Date of Award


Degree Type


Degree Name

Master of Science in Botany



First Advisor

William Halvorson


This study analyses environmental characteristics and interrelationships between natural and planted vegetable stands in the Saunderstown Military Reservation. Climatological data were obtained from a number of stations positioned in as many different plant communities as possible. These stations were designed to measure maximum and minimum temperature, precipitation and in the case of the Weather Bureau Shelter, wind flow. The floristics and plant community pattern were recorded to determine relationships between species and local soil characterization.

In the Saunderstown Military Reservation site there are five major types of plant communities that are delimited by the particular microenvironment in a particular soil series position as follows: (1) a Quercus-Viburnum-Panicum community on the relatively well drained upland sites; (2) a mixed coniferous community of Pinus strobus, P. resinose and P. nigra on the sandier soils; (3) a Quercus-Viburnum-Symplocarpus community on the best developed and moderately-well drained soils; (4) an Acer-Viburnum-Juncus community on lower, poorer drained sites; and (5) a mixed Alnus-Acer-Juncus community which occupies the poorest drained and developed soils.

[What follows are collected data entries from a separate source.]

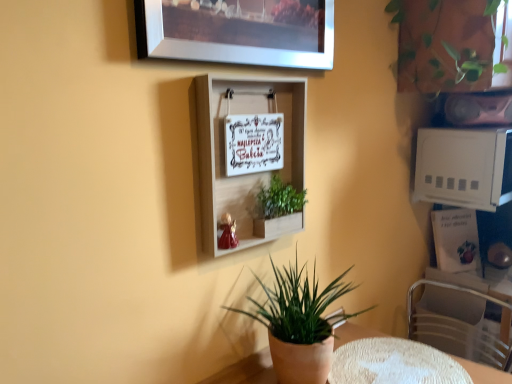 Question: From the image's perspective, is white wooden shelf at center below white plastic microwave at upper right?

Choices:
 (A) yes
 (B) no

Answer: (A)

Question: From the image's perspective, would you say white wooden shelf at center is positioned over white plastic microwave at upper right?

Choices:
 (A) no
 (B) yes

Answer: (A)

Question: Is the depth of white wooden shelf at center less than that of white plastic microwave at upper right?

Choices:
 (A) no
 (B) yes

Answer: (B)

Question: Considering the relative sizes of white wooden shelf at center and white plastic microwave at upper right in the image provided, is white wooden shelf at center smaller than white plastic microwave at upper right?

Choices:
 (A) yes
 (B) no

Answer: (A)

Question: Is white wooden shelf at center shorter than white plastic microwave at upper right?

Choices:
 (A) no
 (B) yes

Answer: (A)

Question: From a real-world perspective, is white wooden shelf at center physically below white plastic microwave at upper right?

Choices:
 (A) no
 (B) yes

Answer: (A)

Question: Is green matte plant pot at lower center, the 1th houseplant ordered from the bottom, placed right next to green leafy plant at upper right, the 3th houseplant in the left-to-right sequence?

Choices:
 (A) no
 (B) yes

Answer: (A)

Question: Considering the relative positions of green matte plant pot at lower center, which is the third houseplant from top to bottom, and green leafy plant at upper right, which is counted as the third houseplant, starting from the bottom, in the image provided, is green matte plant pot at lower center, which is the third houseplant from top to bottom, to the right of green leafy plant at upper right, which is counted as the third houseplant, starting from the bottom, from the viewer's perspective?

Choices:
 (A) yes
 (B) no

Answer: (B)

Question: Does green matte plant pot at lower center, the 1th houseplant ordered from the bottom, lie behind green leafy plant at upper right, the first houseplant viewed from the top?

Choices:
 (A) yes
 (B) no

Answer: (B)

Question: Is green matte plant pot at lower center, marked as the second houseplant in a right-to-left arrangement, thinner than green leafy plant at upper right, the 3th houseplant in the left-to-right sequence?

Choices:
 (A) yes
 (B) no

Answer: (A)

Question: Is green matte plant pot at lower center, marked as the second houseplant in a right-to-left arrangement, outside of green leafy plant at upper right, which is the 1th houseplant in right-to-left order?

Choices:
 (A) no
 (B) yes

Answer: (B)

Question: From a real-world perspective, is metallic silver swivel chair at lower right positioned under white textured table at lower center based on gravity?

Choices:
 (A) yes
 (B) no

Answer: (A) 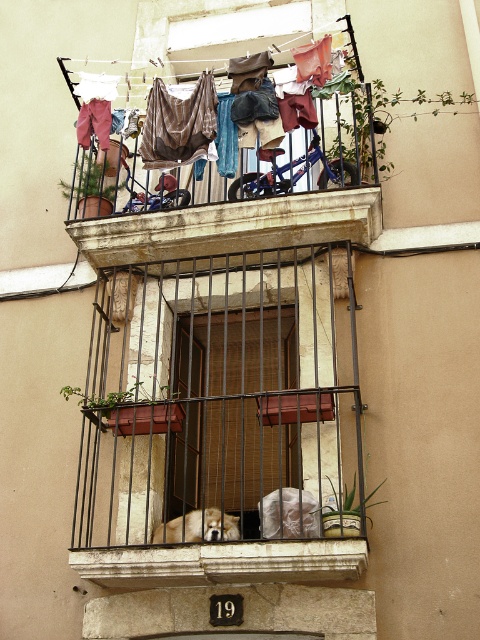 You are standing on the balcony and want to reach the brown fabric pants at upper center. Considering your height is 5 feet 6 inches, can you comfortably reach them without any assistance?

The brown fabric pants at upper center are 103.51 feet away from the viewer, which is far beyond the average person reaching distance. You cannot comfortably reach them without assistance.

You are a painter who needs to hang a 1.2 meter tall canvas on the balcony. Looking at the brown fabric pants at upper center and the wooden blinds at center, which object can you place the canvas next to without blocking the view through the wooden blinds?

The brown fabric pants at upper center is not as tall as wooden blinds at center, so placing the canvas next to the brown fabric pants at upper center would avoid blocking the view through the wooden blinds since it is shorter.

You are a delivery person trying to place a large package on the balcony. The package is as big as the rustic wood balcony at upper center. Is there enough space to place it without moving the fuzzy beige dog at lower center?

The rustic wood balcony at upper center has a larger size compared to the fuzzy beige dog at lower center, so there should be enough space to place the package without moving the dog. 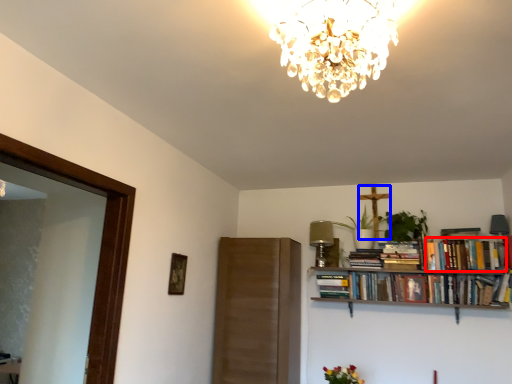 Question: Which object is closer to the camera taking this photo, book (highlighted by a red box) or crucifix (highlighted by a blue box)?

Choices:
 (A) book
 (B) crucifix

Answer: (A) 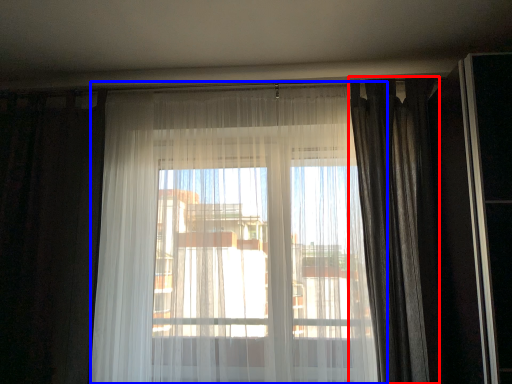 Question: Among these objects, which one is farthest to the camera, curtain (highlighted by a red box) or curtain (highlighted by a blue box)?

Choices:
 (A) curtain
 (B) curtain

Answer: (A) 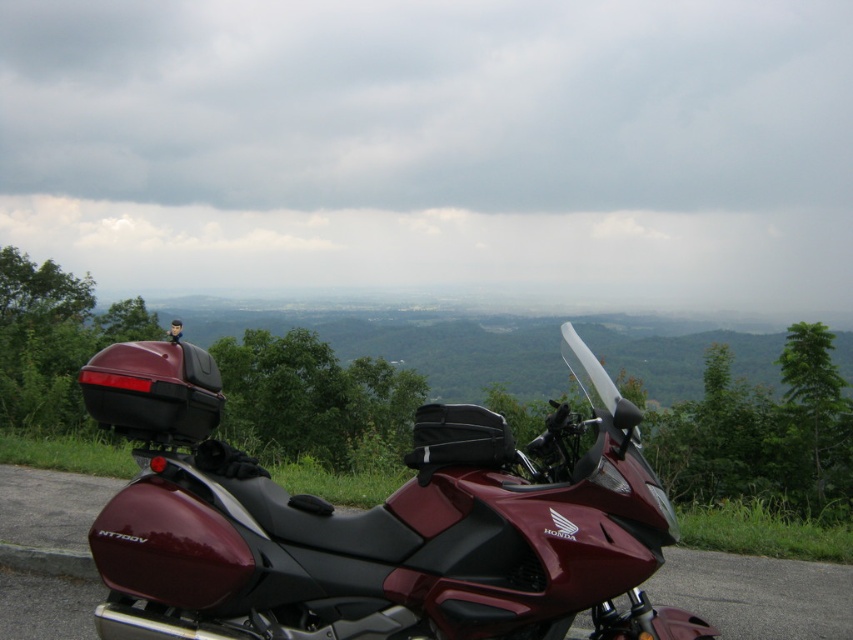 Question: Which object appears farthest from the camera in this image?

Choices:
 (A) glossy maroon motorcycle at center
 (B) maroon matte motorcycle at center

Answer: (A)

Question: In this image, where is maroon matte motorcycle at center located relative to glossy maroon motorcycle at center?

Choices:
 (A) above
 (B) below

Answer: (A)

Question: Which object is closer to the camera taking this photo?

Choices:
 (A) glossy maroon motorcycle at center
 (B) maroon matte motorcycle at center

Answer: (B)

Question: Which of the following is the closest to the observer?

Choices:
 (A) 65,490
 (B) 223,600

Answer: (B)

Question: Does maroon matte motorcycle at center appear under glossy maroon motorcycle at center?

Choices:
 (A) yes
 (B) no

Answer: (B)

Question: Can you confirm if maroon matte motorcycle at center is bigger than glossy maroon motorcycle at center?

Choices:
 (A) yes
 (B) no

Answer: (A) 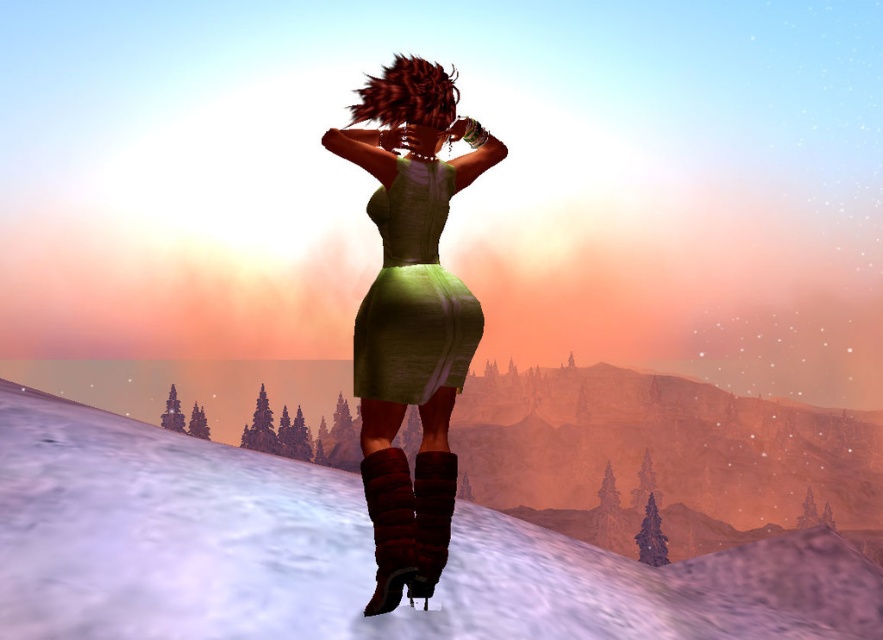 You are a photographer positioned at the green textured dress at center and want to capture the white fluffy snow at lower center in your shot. What is the minimum distance you need to move forward to ensure the snow is in frame?

The minimum distance you need to move forward is 4.46 meters to ensure the white fluffy snow at lower center is in frame, as it is currently 4.46 meters away from the green textured dress at center.

In the scene shown: Based on the scene description, can you determine if the white fluffy snow at lower center is wider than the green textured dress at center?

The white fluffy snow at lower center might be wider than the green textured dress at center according to the description. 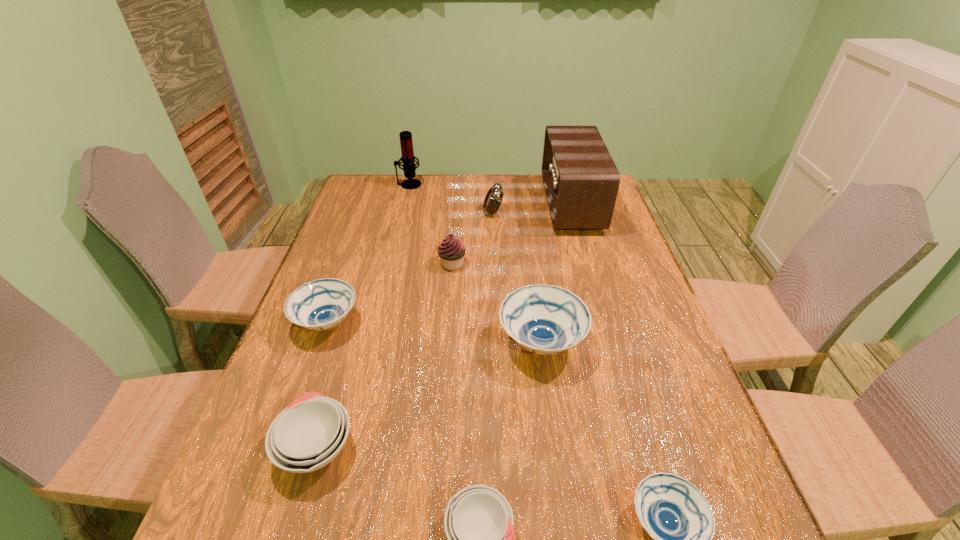 Choose which soup bowl is the fourth nearest neighbor to the bigger white soup bowl. Please provide its 2D coordinates. Your answer should be formatted as a tuple, i.e. [(x, y)], where the tuple contains the x and y coordinates of a point satisfying the conditions above.

[(678, 517)]

The width and height of the screenshot is (960, 540). Find the location of `soup bowl that can be found as the closest to the red microphone`. soup bowl that can be found as the closest to the red microphone is located at coordinates (322, 304).

This screenshot has height=540, width=960. I want to click on blue soup bowl identified as the second closest to the fifth tallest object, so click(322, 304).

Identify the location of the second closest blue soup bowl to the microphone. (544, 319).

The height and width of the screenshot is (540, 960). What are the coordinates of `free spot that satisfies the following two spatial constraints: 1. on the front side of the microphone; 2. on the left side of the pink cupcake` in the screenshot? It's located at (390, 264). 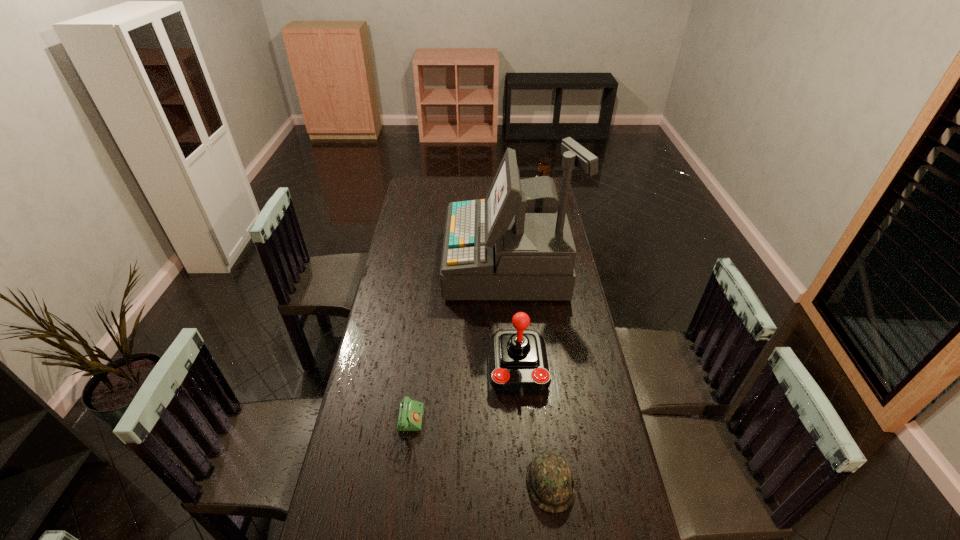 The width and height of the screenshot is (960, 540). In order to click on object identified as the closest to the lantern in this screenshot , I will do `click(516, 244)`.

Identify which object is the nearest to the fourth nearest object. Please provide its 2D coordinates. Your answer should be formatted as a tuple, i.e. [(x, y)], where the tuple contains the x and y coordinates of a point satisfying the conditions above.

[(518, 365)]

Where is `free space that satisfies the following two spatial constraints: 1. on the side of the farthest object, there is a wick adjustment knob; 2. on the base of the joystick`? The image size is (960, 540). free space that satisfies the following two spatial constraints: 1. on the side of the farthest object, there is a wick adjustment knob; 2. on the base of the joystick is located at coordinates (574, 369).

Find the location of a particular element. The width and height of the screenshot is (960, 540). free spot that satisfies the following two spatial constraints: 1. on the customer-facing side of the cash register; 2. on the left side of the headwear is located at coordinates (525, 483).

Identify the location of free point that satisfies the following two spatial constraints: 1. on the back side of the second shortest object; 2. on the customer-facing side of the cash register. (524, 264).

This screenshot has height=540, width=960. I want to click on blank space that satisfies the following two spatial constraints: 1. on the base of the joystick; 2. on the dial of the leftmost object, so click(x=523, y=433). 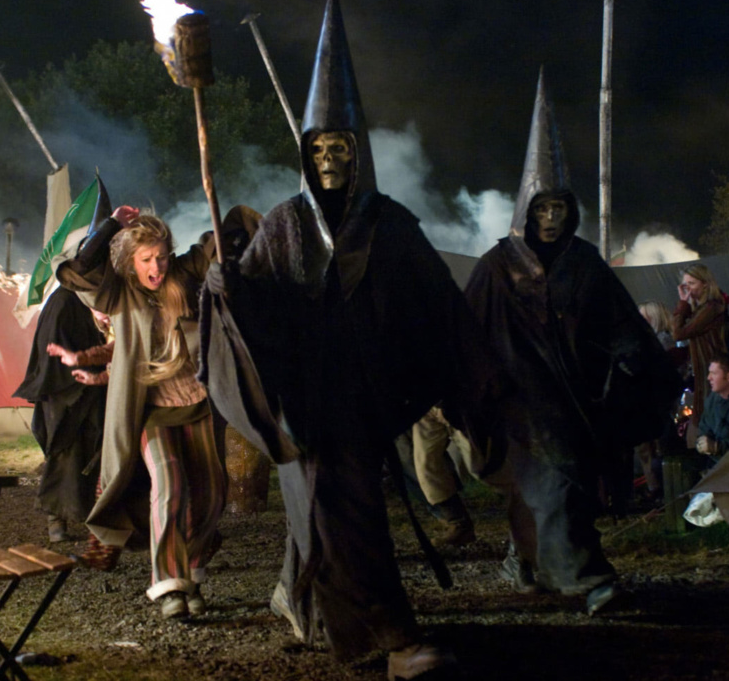 The width and height of the screenshot is (729, 681). I want to click on table, so click(x=25, y=547). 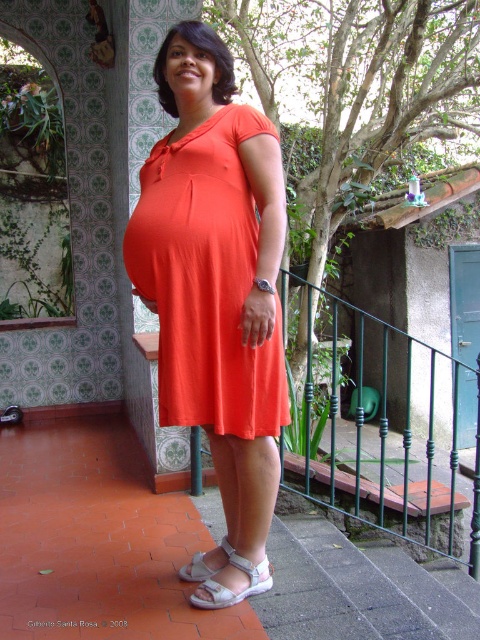 You are a photographer trying to capture the orange matte dress at center. You need to position your camera at point A which is at coordinate (205, 280). Is the orange matte dress at center located exactly at point A?

Yes, the orange matte dress at center is located exactly at point A since the coordinates provided match the location of the orange matte dress at center.

You are a photographer trying to capture a photo of the woman standing on the patio. You notice the green metal balustrade at center and the white fabric sandal at lower center. Which object is closer to the camera, and why?

The green metal balustrade at center is closer to the camera because it is further to the viewer than the white fabric sandal at lower center, meaning it appears in front of the sandal in the image.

It was also found that the vegetational communities are correlated with the internal drainage of their underlying soils. The most successful and well developed communities occur on the well drained sites while the poorer drained sites maintain a smaller, poorly developed community. Also, a more uniform microenvironment is found under the climax deciduous forest while more variability was encountered in the less developed plant communities near the coast.

Climatic gradients, soil conditions and species distribution all indicate that growing conditions became more unfavorable toward the shoreline of Narragansettt Bay. Within the gradient in growing conditions, the species present are segregated into groups which form a mosaic of plant communities.